Las Vegas shooting: What photographer backstage during Jason Aldean's performance saw when gunfire started
Photographer Brandon O'Neal was backstage during Jason Aldean's performance.
— -- Photographer Brandon O'Neal was backstage during country star Jason Aldean's performance at the Route 91 Harvest Music Festival on the Las Vegas strip Sunday night, when he suddenly heard a series of loud pops.
At first, O’Neal said he thought it was speakers on stage popping. But then the sound happened again. And then a third time.

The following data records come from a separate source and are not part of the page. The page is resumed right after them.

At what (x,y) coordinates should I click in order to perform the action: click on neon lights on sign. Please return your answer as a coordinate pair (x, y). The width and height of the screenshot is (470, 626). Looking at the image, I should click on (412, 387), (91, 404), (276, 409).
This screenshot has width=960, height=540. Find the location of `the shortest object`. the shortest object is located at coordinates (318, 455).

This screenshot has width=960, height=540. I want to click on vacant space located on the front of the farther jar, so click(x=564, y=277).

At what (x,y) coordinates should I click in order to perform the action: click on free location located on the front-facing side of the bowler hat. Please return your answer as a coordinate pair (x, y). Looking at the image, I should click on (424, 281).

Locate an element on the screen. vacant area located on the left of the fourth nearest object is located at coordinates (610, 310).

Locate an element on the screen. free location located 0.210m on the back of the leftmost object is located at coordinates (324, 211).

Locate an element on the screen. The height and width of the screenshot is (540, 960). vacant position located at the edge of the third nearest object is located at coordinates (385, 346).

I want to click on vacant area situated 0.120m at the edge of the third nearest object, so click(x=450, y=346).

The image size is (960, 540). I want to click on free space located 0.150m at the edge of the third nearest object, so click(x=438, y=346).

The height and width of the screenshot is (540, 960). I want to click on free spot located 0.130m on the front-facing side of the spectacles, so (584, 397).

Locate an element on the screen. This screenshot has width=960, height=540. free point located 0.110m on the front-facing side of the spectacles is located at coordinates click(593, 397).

“It was so loud I put my hand over my ears and was like, ‘Oh my god, the speakers are about to blow up,’” he told ABC News’ Juju Chang in an interview for “Nightline.” “And then everything just-- everything stopped.”
The sound he was hearing was gunfire from a shooter, identified by police as 64-year-old Mesquite, Nevada resident Stephen Paddock, who had opened fire on 22,000 concertgoers, sending them running for their lives. The attack killed at least 59 people and injured 489. Paddock was found dead on the 32nd floor of the Mandalay Bay Resort and Casino when authorities entered his room.

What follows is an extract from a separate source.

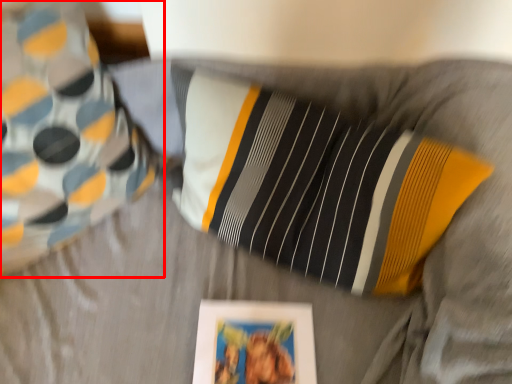 Question: In this image, where is pillow (annotated by the red box) located relative to picture frame?

Choices:
 (A) right
 (B) left

Answer: (B)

The concert was being held across the street from the Mandalay Bay hotel, and O’Neal said it became total panic and confusion as the sound of rapid gunfire echoed throughout the venue.
“We had no idea if there were people in the venue with guns or if they were from the hotel,” he said. “No one knew where it was coming from...We had no idea where to go.”
O’Neal kept his camera rolling as he was running for his life. Footage he gave to ABC News shows the horror of the gunfire. When he later learned the gunfire was coming from a window at the hotel, he said it was like looking at “the devil's lair.”
“We ran around the stage and we could hear bullets like whizzing by like—Ricocheting,” he said. “That's when we made it to this exit to try to go to the parking lot and there was a cop car there so we went behind the cop car.”
In the chaos, O’Neal said a girl next to him was shot.
“My friend and a couple of other people picked her up and brought her over to the police vehicle to just get her out of harm's way,” he said. “She just she wasn't moving. I don't think she made [it].”
He said he saw people running back into fray to try to save others. Everywhere he looked, O’Neal said, he saw people covered in blood.
“You didn't know if they were shot or not,” he said. “I saw a bunch of people just laid out on the floor. I don't really want to describe what I saw. It's just -- not good.”
O’Neal and his friend made it out of the venue physically unharmed, but emotionally, he said he is still dealing with the horror of what he went through.
“When I wake up, [I’m] praying it was a nightmare,” he said. “And then it’s real.”